En alrededor de tres horas y media nos plantamos allí después de cubrir los más de trescientos kilómetros, primero por cómoda autopista y después por las estrechas y características carreteras costeras. Una cena a base de productos autóctonos que sirve como carta de presentación del vino más característico de la zona, el txacoli, y pronto a la cama para coger fuerzas de cara a la intensa jornada sabatina.

Camino de la capital donostiarra a través de las carreteras locales impresionan la frondosa vegetación que hace que, en ocasiones y de forma involuntaria, la mente viaje a tierras de alta montaña europeas. El trasiego de ciclistas es importante a pesar de la temprana hora y es que el deporte de las dos ruedas es uno de los de gran tradición en tierras euskaldunas y eso se nota.

Nos detenemos al paso por Guetaria, pequeño pueblo costero consagrado en su práctica totalidad a su hijo más ilustre: Juan Sebastián Elcano. El que fuera primer marinero en dar la vuelta al mundo, allá por 1522, se encuentra presente en prácticamente cada metro cuadrado de la villa y compite en fama con los pescados a la parrilla que se preparan en los restaurantes de la zona y el típico txacoli. Como aún no son horas de comer nos conformamos con dar fe de la importancia del marinero, presente en diferentes estatuas así como en el monumento a modo de mausoleo que prácticamente preside la villa.

Apenas pasan unos minutos de mediodía cuando llegamos a San Sebastián. Antigua ciudad de veraneo real, debe su nombre a un monasterio consagrado a dicho santo en el barrio de El Antiguo y que fuera punto de origen de la villa medieval. Su nombre en euskera, Donostia, procedería de una derivación de la antigua denominación del santo (Done Sebastiane). Llámese como quiera llamarse, la localidad guipuzcoana conserva intacto el encanto que la convirtiera, en la segunda mitad del siglo XIX, en punto de destino turístico europeo con sus playas como principal referente.

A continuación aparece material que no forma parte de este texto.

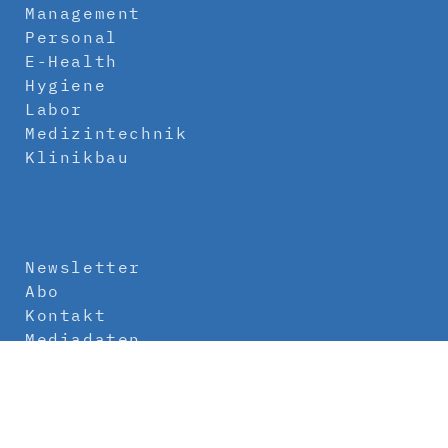
Management
Personal
E-Health
Hygiene
Labor
Medizintechnik
Klinikbau
Newsletter
Abo
Kontakt
Mediadaten
Über uns
Impressum
Datenschutz
AGB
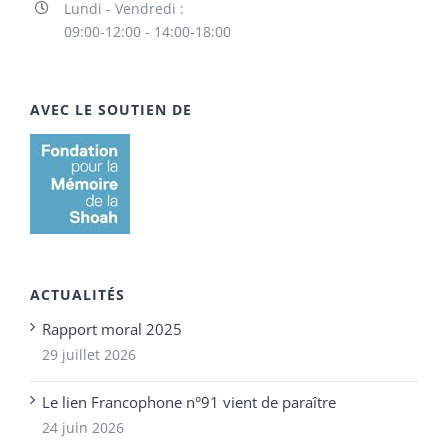
Lundi - Vendredi :
09:00-12:00 - 14:00-18:00
AVEC LE SOUTIEN DE
ACTUALITÉS
Rapport moral 2025
29 juillet 2026
Le lien Francophone n°91 vient de paraître
24 juin 2026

Precisamente es en una de ellas, Ondarreta, donde comienza nuestra ruta. A los pies del Monte Igueldo y a lo largo de unos 600 metros se extiende la segunda playa en importancia de la ciudad y que alberga -en uno de sus extremos- el Peine del Viento, conjunto escultórico realizado por Eduardo Chillida que se ha convertido en uno de los símbolos de la ciudad. A pesar de la tranquilidad del mar son varias las olas que rompen en las rocas cercanas causando expectación entre la gente que se acumula para sacar una foto.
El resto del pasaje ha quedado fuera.